__WHAT YOU HAVE TO DO__: The full listing, copied exactly and free of pictures, is the expected reply.
- - - - -
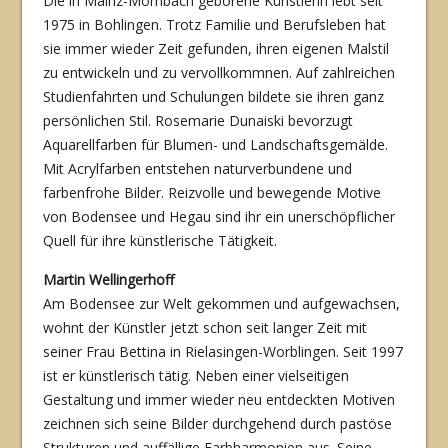
Die in Mainz-Mombach geborene Künstlerin lebt seit
1975 in Bohlingen. Trotz Familie und Berufsleben hat
sie immer wieder Zeit gefunden, ihren eigenen Malstil
zu entwickeln und zu vervollkommnen. Auf zahlreichen
Studienfahrten und Schulungen bildete sie ihren ganz
persönlichen Stil. Rosemarie Dunaiski bevorzugt
Aquarellfarben für Blumen- und Land­schaftsgemälde.
Mit Acrylfarben entstehen naturverbundene und
farbenfrohe Bilder. Reiz­volle und bewegende Motive
von Bodensee und Hegau sind ihr ein unerschöpflicher
Quell für ihre künstlerische Tätigkeit.
Martin Wellingerhoff
Am Bodensee zur Welt gekommen und aufgewachsen,
wohnt der Künstler jetzt schon seit langer Zeit mit
seiner Frau Bettina in Rielasingen-Worblingen. Seit 1997
ist er künstlerisch tätig. Ne­ben einer vielseitigen
Gestaltung und immer wieder neu entdeckten Motiven
zeich­nen sich seine Bilder durchgehend durch pastöse
Strukturen und auffällige Farbharmonien aus. Seine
- - - - -
__SOLUTION TO THE EXERCISE__:
Die in Mainz-Mombach geborene Künstlerin lebt seit
1975 in Bohlingen. Trotz Familie und Berufsleben hat
sie immer wieder Zeit gefunden, ihren eigenen Malstil
zu entwickeln und zu vervollkommnen. Auf zahlreichen
Studienfahrten und Schulungen bildete sie ihren ganz
persönlichen Stil. Rosemarie Dunaiski bevorzugt
Aquarellfarben für Blumen- und Land­schaftsgemälde.
Mit Acrylfarben entstehen naturverbundene und
farbenfrohe Bilder. Reiz­volle und bewegende Motive
von Bodensee und Hegau sind ihr ein unerschöpflicher
Quell für ihre künstlerische Tätigkeit.
Martin Wellingerhoff
Am Bodensee zur Welt gekommen und aufgewachsen,
wohnt der Künstler jetzt schon seit langer Zeit mit
seiner Frau Bettina in Rielasingen-Worblingen. Seit 1997
ist er künstlerisch tätig. Ne­ben einer vielseitigen
Gestaltung und immer wieder neu entdeckten Motiven
zeich­nen sich seine Bilder durchgehend durch pastöse
Strukturen und auffällige Farbharmonien aus. Seine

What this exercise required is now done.